Moins d’une semaine après les événements, le gouvernement de Robert Bourassa lançait les travaux d’une commission d’enquête chargée de faire la lumière sur ce qui s’est passé. C’est lors des travaux de cette commission que Brian Mulroney et Lucien Bouchard, deux futurs premiers ministres, se sont fait connaître du grand public.

Rattaché au prestigieux cabinet d’avocats Ogilvie-Renault, Brian Mulroney représente, au sein de la commission, le monde des affaires. Lucien Bouchard, pour sa part, occupe le poste de procureur adjoint. Quant à lui, Guy Chevrette, futur chef de file du Parti québécois, représente le monde ouvrier.

La commission est dirigée par Robert Cliche. Ancien professeur de droit devenu juge, époux de l’écrivaine Madeleine Ferron, beau-frère de Jacques, avec qui il entretenait une correspondance houleuse, Robert Cliche s’identifiait au courant de gauche de la politique québécoise. Il avait été chef du NPD au Québec. «Le président rêvé», écrit Lucien Bouchard.

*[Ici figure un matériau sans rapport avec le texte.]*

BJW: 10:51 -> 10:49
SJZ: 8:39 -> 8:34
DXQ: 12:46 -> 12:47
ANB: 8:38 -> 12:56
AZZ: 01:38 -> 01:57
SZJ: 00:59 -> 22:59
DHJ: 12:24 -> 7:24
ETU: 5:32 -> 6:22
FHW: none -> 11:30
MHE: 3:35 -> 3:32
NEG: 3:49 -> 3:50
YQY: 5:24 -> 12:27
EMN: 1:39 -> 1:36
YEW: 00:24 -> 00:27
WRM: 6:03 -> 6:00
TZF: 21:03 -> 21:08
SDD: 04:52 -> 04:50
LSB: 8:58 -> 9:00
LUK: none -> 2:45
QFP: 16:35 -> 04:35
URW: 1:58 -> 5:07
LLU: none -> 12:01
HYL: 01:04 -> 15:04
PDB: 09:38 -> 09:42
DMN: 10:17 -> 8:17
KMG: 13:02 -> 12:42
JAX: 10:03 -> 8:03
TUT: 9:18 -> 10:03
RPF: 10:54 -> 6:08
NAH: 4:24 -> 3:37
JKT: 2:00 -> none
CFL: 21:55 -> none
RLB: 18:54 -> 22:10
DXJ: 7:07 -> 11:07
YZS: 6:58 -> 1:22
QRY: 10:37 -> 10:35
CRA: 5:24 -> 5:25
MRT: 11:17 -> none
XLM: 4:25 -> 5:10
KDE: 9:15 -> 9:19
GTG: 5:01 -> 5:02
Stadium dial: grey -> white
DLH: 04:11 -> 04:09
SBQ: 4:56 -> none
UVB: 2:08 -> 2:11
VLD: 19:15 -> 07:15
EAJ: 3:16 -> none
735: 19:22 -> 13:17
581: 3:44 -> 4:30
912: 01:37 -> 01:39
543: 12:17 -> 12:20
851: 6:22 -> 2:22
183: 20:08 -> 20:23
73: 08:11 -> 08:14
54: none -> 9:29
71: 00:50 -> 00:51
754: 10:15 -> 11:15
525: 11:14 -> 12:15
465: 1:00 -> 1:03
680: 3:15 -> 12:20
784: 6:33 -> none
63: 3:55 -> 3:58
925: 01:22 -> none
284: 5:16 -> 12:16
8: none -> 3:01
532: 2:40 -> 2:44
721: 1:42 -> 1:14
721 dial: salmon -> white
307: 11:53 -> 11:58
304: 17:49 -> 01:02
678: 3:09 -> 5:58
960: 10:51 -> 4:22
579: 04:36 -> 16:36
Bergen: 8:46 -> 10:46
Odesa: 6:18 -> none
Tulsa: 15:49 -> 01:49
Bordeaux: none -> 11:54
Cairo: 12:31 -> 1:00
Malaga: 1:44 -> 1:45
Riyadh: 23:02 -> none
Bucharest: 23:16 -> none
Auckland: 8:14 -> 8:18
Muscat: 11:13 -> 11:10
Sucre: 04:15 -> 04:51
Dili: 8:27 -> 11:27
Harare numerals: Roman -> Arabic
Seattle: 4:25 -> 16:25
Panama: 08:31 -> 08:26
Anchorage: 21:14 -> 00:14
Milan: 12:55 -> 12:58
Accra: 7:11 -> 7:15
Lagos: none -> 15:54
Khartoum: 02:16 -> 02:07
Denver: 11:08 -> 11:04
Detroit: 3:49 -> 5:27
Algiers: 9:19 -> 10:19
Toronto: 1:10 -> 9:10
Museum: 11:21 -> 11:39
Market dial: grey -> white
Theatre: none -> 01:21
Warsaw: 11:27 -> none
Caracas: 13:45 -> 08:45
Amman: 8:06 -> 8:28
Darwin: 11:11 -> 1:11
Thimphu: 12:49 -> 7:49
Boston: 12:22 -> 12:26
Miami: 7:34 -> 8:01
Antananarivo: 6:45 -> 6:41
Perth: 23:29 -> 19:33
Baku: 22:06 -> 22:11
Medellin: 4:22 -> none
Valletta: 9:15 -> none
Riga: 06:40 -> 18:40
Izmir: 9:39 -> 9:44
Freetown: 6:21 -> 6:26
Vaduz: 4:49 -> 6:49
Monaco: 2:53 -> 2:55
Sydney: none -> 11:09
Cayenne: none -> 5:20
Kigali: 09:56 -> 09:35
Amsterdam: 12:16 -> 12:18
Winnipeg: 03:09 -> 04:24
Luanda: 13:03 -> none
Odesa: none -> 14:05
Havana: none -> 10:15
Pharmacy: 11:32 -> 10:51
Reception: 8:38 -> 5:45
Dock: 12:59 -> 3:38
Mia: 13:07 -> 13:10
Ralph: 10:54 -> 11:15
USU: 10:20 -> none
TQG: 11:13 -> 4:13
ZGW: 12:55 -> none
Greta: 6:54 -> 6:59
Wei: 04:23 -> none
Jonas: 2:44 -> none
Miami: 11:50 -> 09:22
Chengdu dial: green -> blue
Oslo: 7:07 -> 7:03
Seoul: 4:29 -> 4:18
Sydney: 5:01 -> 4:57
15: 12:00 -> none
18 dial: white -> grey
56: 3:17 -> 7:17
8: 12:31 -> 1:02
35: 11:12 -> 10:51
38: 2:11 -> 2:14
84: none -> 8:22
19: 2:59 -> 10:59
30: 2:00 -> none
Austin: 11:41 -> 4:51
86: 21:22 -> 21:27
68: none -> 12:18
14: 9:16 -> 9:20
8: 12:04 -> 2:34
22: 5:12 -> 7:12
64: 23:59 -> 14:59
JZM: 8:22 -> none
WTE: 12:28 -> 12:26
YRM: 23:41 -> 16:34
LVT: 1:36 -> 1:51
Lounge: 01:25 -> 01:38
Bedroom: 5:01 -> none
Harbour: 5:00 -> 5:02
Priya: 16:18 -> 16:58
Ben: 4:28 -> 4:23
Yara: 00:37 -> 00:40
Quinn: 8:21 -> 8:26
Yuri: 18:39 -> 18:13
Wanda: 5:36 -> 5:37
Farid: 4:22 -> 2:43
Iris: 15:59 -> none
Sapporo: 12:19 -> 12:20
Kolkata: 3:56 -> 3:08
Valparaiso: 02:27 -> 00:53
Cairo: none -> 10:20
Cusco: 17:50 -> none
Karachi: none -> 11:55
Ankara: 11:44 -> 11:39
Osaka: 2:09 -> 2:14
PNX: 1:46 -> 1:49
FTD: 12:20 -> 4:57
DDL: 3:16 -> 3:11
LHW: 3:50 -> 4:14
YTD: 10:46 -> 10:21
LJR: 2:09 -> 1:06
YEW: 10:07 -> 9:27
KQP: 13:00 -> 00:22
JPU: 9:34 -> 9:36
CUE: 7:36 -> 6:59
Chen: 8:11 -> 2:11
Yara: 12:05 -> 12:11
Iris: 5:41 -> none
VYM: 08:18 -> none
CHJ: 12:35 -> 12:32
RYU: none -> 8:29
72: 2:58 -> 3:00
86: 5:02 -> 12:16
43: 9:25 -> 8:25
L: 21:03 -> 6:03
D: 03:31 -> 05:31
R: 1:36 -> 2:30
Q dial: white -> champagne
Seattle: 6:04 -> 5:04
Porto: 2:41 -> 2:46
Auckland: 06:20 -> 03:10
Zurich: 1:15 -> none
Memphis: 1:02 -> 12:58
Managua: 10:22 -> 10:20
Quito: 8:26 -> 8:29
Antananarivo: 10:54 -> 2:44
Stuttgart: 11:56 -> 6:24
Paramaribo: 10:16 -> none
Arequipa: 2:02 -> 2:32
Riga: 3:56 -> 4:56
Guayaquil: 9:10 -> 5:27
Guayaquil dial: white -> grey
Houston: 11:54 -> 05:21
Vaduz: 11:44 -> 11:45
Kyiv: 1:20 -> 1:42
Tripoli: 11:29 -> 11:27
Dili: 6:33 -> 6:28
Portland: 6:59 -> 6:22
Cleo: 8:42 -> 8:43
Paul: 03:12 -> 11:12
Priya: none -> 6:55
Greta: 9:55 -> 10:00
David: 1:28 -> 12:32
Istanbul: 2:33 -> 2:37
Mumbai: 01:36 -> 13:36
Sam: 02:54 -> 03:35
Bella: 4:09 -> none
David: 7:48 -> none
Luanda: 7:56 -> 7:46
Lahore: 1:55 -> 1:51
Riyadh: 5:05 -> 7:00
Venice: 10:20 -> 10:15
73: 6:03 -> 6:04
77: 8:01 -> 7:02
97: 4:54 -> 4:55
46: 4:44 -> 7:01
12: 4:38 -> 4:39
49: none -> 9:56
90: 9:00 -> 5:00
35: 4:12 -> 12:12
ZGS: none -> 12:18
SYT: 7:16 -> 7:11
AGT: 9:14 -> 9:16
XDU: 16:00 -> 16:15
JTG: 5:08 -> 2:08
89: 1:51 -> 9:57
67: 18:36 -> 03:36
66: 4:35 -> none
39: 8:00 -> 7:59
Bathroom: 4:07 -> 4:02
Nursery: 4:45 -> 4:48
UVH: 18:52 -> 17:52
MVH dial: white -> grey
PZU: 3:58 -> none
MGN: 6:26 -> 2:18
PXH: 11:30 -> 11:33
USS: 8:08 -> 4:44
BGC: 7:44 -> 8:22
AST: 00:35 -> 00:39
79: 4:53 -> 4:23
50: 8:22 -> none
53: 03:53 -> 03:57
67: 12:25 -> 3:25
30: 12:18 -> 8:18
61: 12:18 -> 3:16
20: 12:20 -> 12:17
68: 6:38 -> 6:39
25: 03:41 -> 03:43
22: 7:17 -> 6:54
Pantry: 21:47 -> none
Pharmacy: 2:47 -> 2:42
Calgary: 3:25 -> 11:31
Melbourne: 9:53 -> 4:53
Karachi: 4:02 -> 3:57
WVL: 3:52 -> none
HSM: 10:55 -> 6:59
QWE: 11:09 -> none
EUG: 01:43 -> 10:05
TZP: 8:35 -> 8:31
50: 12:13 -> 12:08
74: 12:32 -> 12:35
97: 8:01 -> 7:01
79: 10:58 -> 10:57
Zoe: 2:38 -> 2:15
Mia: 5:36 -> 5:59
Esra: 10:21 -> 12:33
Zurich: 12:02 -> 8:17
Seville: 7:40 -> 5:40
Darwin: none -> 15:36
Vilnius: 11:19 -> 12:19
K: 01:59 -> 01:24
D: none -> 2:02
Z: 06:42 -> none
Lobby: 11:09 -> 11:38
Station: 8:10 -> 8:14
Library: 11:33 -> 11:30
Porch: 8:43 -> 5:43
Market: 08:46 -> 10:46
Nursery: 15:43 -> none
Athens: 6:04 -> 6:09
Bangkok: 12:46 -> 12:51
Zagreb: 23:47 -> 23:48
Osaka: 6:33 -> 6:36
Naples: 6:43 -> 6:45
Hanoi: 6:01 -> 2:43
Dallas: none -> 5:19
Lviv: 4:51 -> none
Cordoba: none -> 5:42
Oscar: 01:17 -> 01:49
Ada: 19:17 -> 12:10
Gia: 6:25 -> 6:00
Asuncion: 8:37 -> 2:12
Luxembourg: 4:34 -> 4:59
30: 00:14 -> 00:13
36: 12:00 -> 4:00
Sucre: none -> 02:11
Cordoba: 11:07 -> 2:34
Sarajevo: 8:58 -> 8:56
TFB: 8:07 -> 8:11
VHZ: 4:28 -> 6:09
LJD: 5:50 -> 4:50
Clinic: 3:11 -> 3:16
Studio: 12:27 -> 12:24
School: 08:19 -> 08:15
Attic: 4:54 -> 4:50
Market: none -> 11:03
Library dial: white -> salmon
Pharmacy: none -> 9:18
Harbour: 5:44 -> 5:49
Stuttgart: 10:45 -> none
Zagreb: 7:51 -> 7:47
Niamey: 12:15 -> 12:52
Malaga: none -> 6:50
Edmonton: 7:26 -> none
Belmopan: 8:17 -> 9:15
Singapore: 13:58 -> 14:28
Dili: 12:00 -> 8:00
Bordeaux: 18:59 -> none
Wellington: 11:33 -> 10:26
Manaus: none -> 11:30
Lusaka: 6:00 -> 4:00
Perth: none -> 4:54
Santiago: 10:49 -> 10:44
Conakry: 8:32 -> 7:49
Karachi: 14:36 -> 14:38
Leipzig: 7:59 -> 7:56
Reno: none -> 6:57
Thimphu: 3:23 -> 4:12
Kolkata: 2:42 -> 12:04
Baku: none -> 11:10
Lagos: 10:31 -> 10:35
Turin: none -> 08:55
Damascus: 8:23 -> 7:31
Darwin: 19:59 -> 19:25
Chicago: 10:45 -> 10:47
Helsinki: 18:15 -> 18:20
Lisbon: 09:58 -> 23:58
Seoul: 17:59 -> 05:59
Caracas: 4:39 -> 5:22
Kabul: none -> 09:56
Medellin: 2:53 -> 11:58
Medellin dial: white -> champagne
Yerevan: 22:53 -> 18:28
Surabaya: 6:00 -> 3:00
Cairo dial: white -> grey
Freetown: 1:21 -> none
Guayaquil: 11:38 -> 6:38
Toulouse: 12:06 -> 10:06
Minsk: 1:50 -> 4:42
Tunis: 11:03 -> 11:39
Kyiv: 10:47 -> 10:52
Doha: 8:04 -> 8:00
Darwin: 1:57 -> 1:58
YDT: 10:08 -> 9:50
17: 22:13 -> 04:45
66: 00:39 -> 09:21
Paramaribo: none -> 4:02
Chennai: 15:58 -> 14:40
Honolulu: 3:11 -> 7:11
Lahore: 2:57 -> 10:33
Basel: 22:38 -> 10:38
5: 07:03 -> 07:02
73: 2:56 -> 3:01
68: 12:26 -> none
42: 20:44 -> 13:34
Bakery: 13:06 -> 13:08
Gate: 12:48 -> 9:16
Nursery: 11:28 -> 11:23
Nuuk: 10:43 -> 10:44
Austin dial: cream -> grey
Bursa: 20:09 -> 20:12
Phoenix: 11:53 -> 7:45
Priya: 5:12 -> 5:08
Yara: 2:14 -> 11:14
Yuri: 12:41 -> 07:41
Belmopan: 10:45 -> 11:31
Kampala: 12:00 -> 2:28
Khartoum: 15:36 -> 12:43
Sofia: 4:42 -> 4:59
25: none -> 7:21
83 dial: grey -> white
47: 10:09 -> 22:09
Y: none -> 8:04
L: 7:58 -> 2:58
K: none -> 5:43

La commission sous sa direction entendra près de 300 témoignages au cours de 68 jours d’audiences publiques. « Il faut reconnaître que Mulroney et Cliche ont fait du bon travail lors de cette commission. Il y en avait des verts et d’autres non mûrs là-dedans», raconte Michel Rioux, directeur de l’information de longue date à la CSN.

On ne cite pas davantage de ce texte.